◆ Exercise materials:

···

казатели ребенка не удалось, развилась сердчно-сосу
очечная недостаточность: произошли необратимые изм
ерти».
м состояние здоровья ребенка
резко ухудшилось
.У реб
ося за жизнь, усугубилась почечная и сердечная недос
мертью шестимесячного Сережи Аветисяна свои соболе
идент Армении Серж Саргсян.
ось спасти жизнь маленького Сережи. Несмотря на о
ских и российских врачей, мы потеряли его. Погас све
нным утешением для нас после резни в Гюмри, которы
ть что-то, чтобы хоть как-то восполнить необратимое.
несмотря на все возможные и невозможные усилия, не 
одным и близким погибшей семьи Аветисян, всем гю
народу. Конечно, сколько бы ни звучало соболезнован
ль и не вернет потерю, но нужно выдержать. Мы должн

···

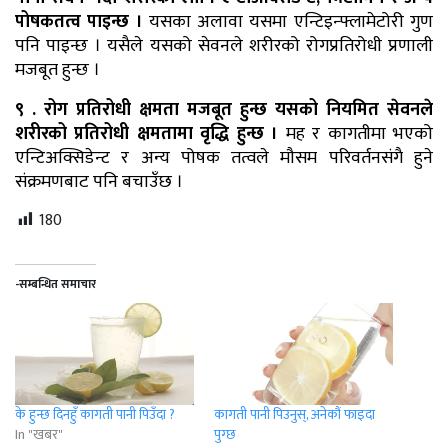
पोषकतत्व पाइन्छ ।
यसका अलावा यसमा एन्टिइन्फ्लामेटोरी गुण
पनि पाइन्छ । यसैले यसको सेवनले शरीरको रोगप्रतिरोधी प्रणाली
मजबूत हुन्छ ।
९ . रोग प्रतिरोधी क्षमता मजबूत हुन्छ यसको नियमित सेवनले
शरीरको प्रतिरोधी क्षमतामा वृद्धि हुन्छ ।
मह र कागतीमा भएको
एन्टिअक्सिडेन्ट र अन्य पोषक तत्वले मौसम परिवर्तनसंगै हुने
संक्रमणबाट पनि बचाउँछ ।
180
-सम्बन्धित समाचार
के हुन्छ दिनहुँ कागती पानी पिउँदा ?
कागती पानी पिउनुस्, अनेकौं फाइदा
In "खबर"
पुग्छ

···

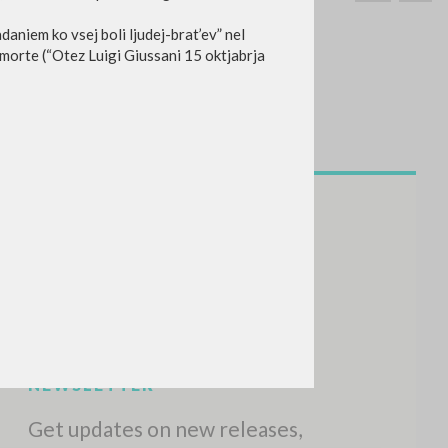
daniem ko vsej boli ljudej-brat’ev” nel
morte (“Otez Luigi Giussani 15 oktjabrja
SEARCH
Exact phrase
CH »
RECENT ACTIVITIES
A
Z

···

◆ Instructions to follow:
Report all lines in the records that include the string "жизнь".

◆ Written solution:
ося за жизнь, усугубилась почечная и сердечная недос
ось спасти жизнь маленького Сережи. Несмотря на о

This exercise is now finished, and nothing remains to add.